How Likely Is It To Discover New CVEs in a Debian Package: A Rough Analysis

Yulun Wu, 2022-11-04

Contents

I am going to fuzz real-world programs to find out vulnerabilities. The first step is to find some “proper” targets, which are easy to expose bugs under fuzz testing.

Debian packages is a large collection of widely used programs. We will focus on programs included by Debian 11 “bullseye” distribution, and answer the questions below:

How many packages have at least one associated CVE?
How many CVEs does each package have on average?

You can check Analysis Results section for answers.

Data Preparation

One may consider making use of Debian DSA data to extract CVE IDs for every package, since DSA is CVE-Compatible.

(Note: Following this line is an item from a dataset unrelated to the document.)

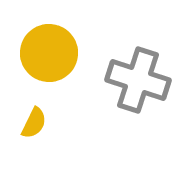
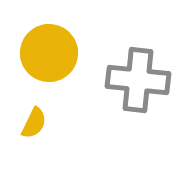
gray cross: rotated 12 degrees counterclockwise
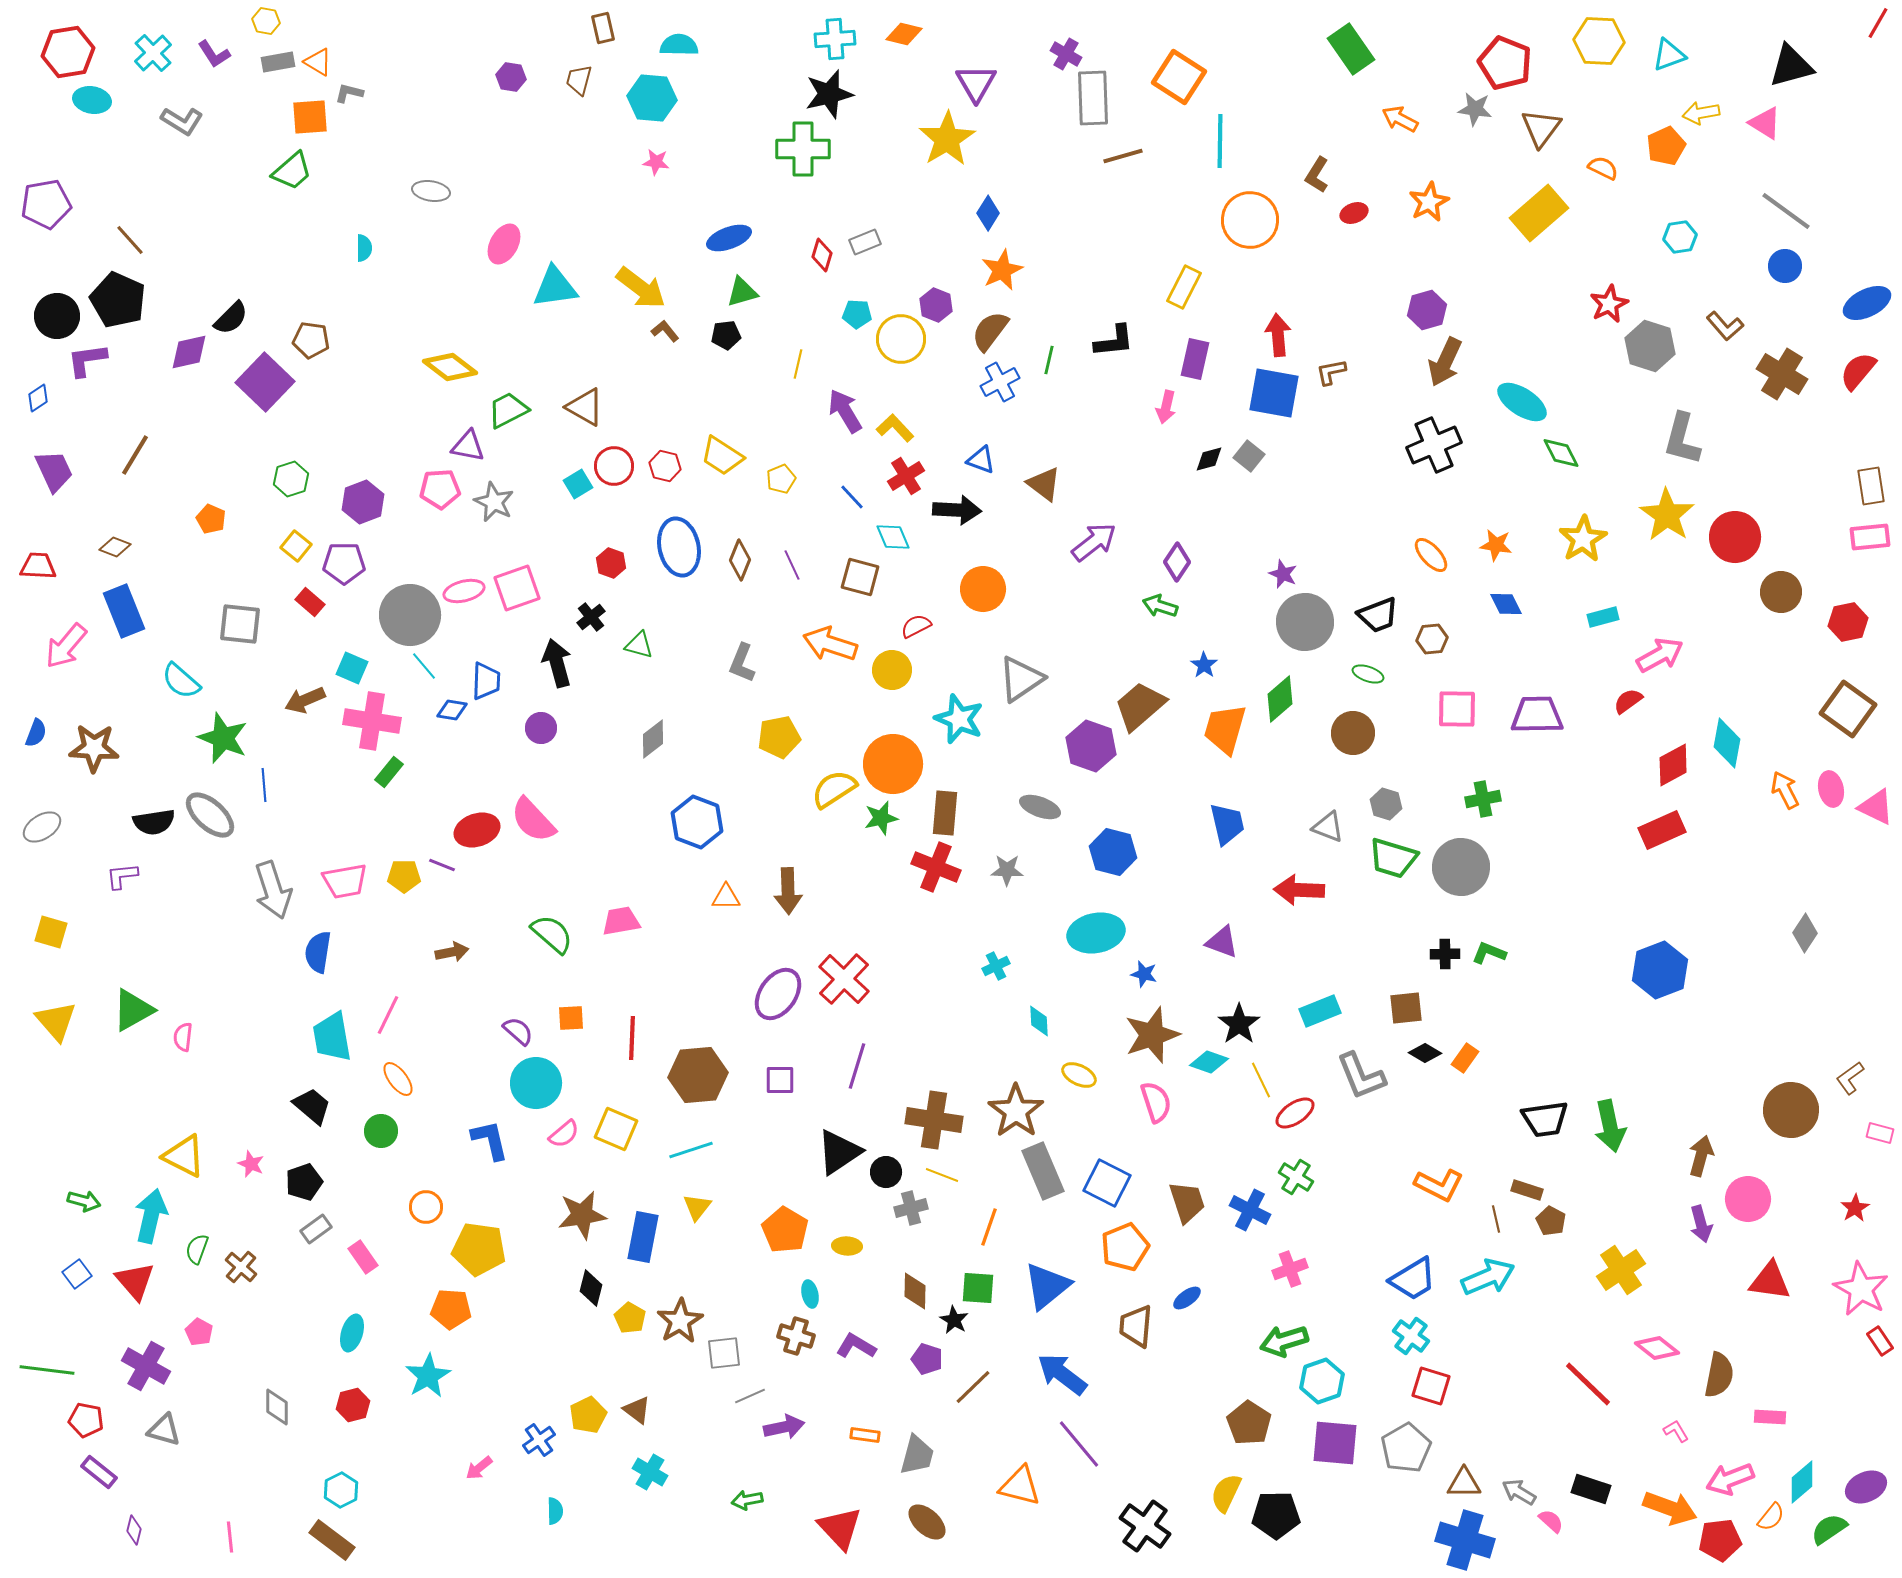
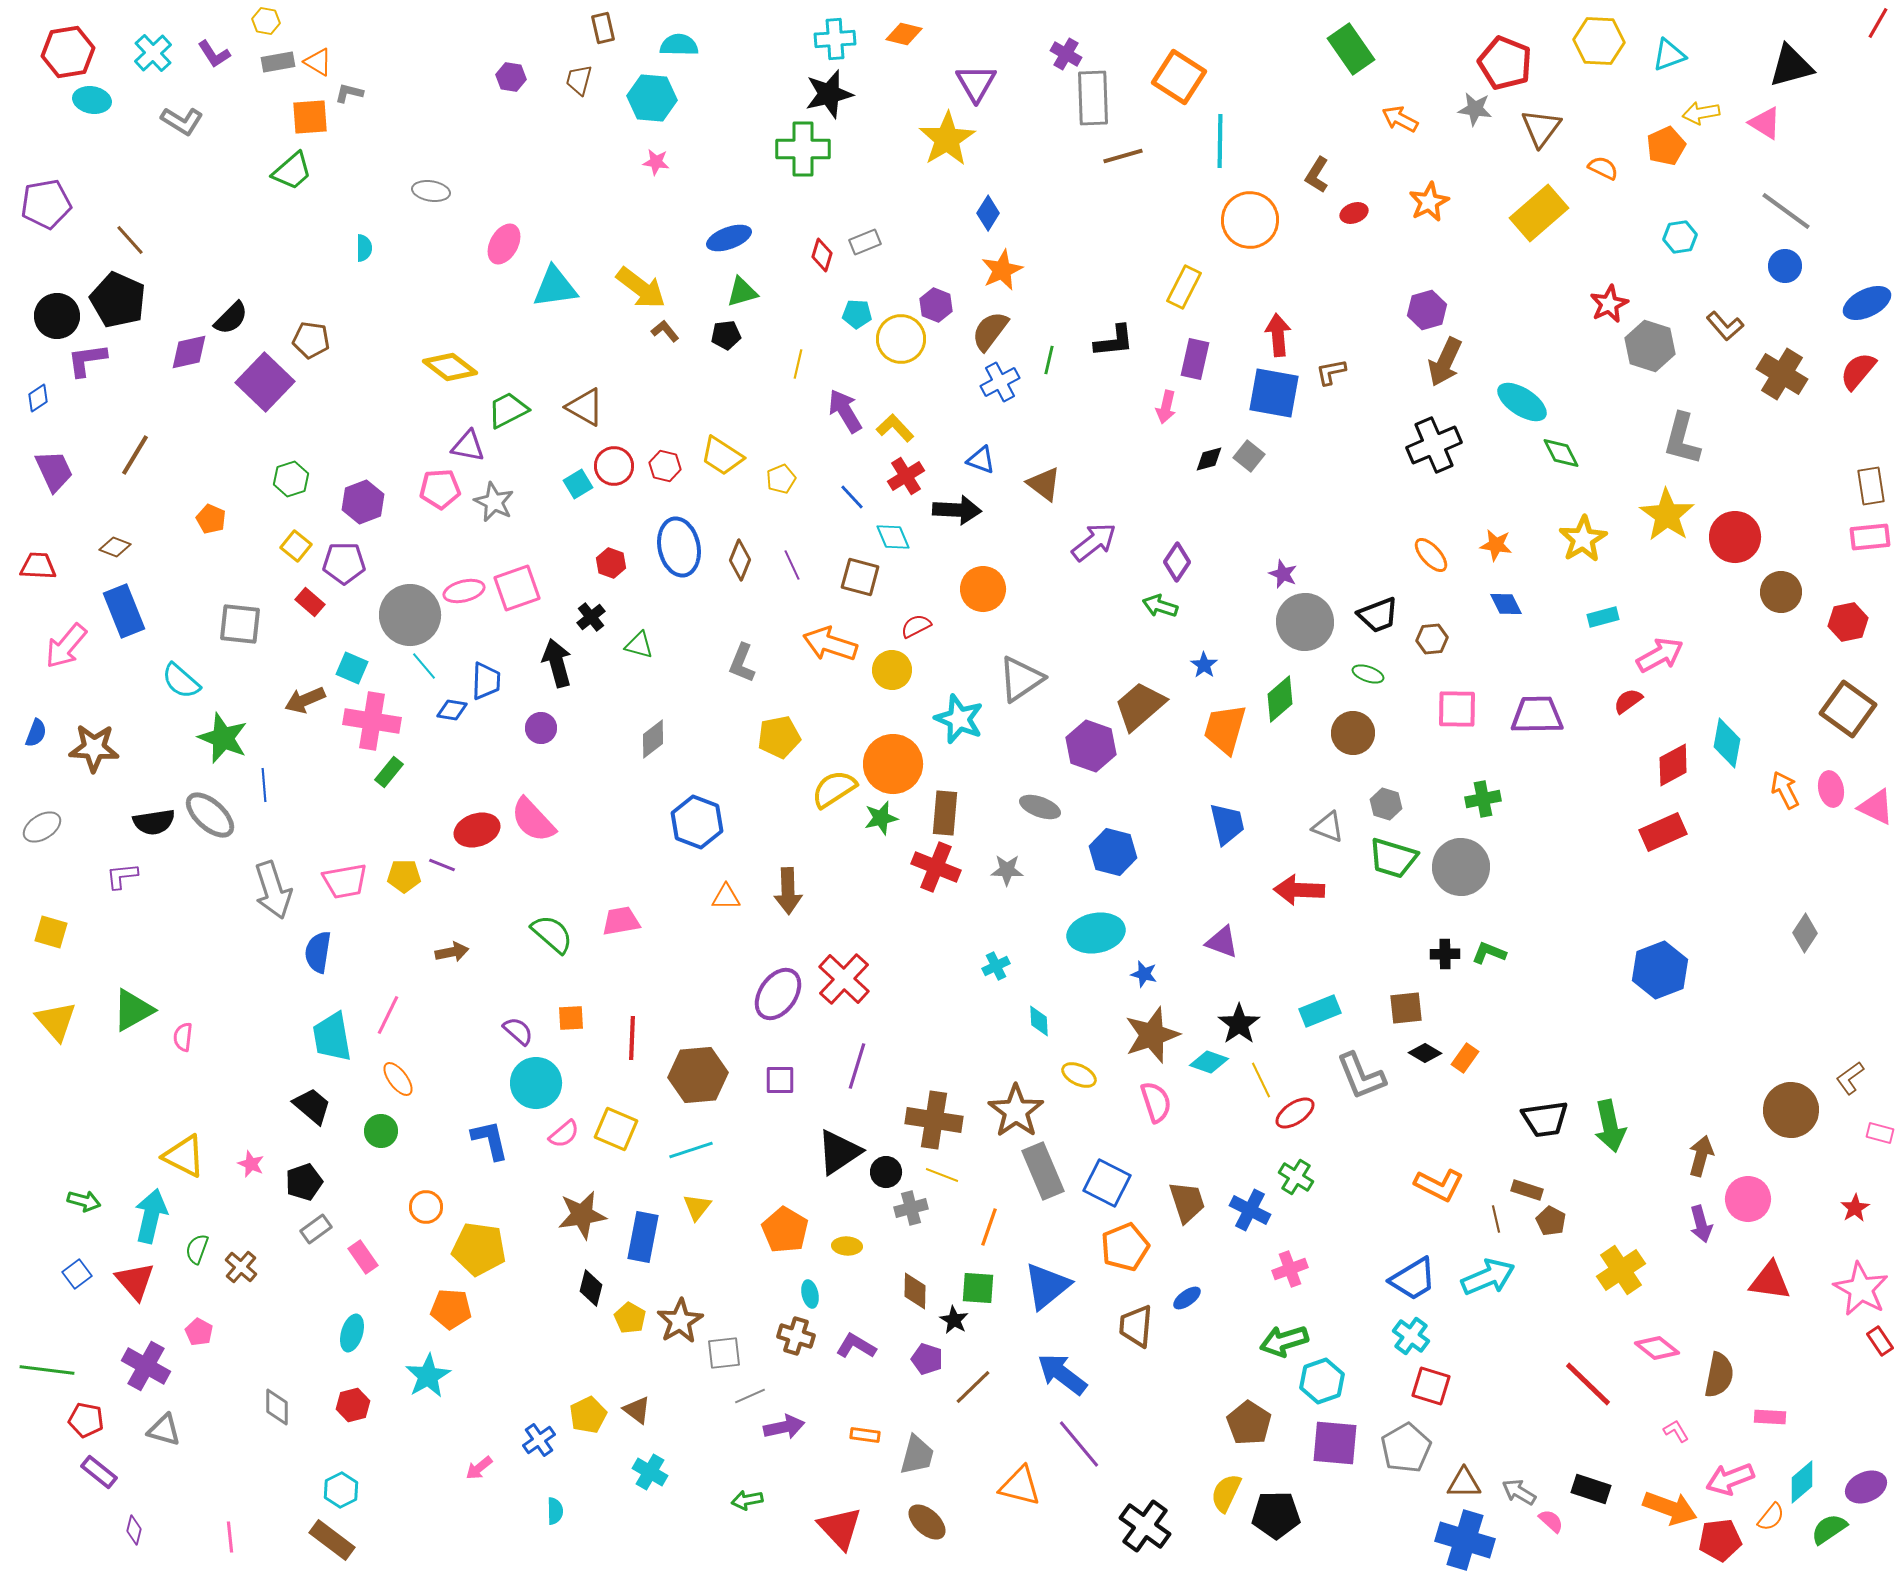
red rectangle at (1662, 830): moved 1 px right, 2 px down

However, DSA does not cover all the CVEs related to Debian packages. In fact, only important security threats are captured by DSA.

We are going to collect package names, and find out CVE entries associated with each package.

Collecting Package Names

We can obtain Debian package names by a simple apt-cache command line:

# docker run --rm -it debian:11 /bin/bash
echo 'deb http://mirrors.hit.edu.cn/debian bullseye main' > /etc/apt/sources.list
apt update

apt-cache pkgnames > names.txt

We get 58,635 packages listed. As a reference, when Debian bullseye was released in August 2021, it contained 59,551 packages, including non-free and contrib packages. In this post we take only main packages into consideration, so 58,635 is a reasonable amount.

Many programs have occupied more than one package names. For example, Firefox is divided into 99 packages such as firefox-esr-l10n-zh-cn, firefox-esr-l10n-en-gb and so on. Another example is libexif, which is split into 6 parts: libexif-dev, libexif-doc, libexif-gtk5, libexif-gtk3-5, libexif-gtk-dev and libexif12.

It is obviously that we should regard these separated packages as one single unique program. I use a simple strategy to identify each unique program – take the first English word of each package name as its “unique” program id. In other words, a package name is truncated at the first non-alphabetical character.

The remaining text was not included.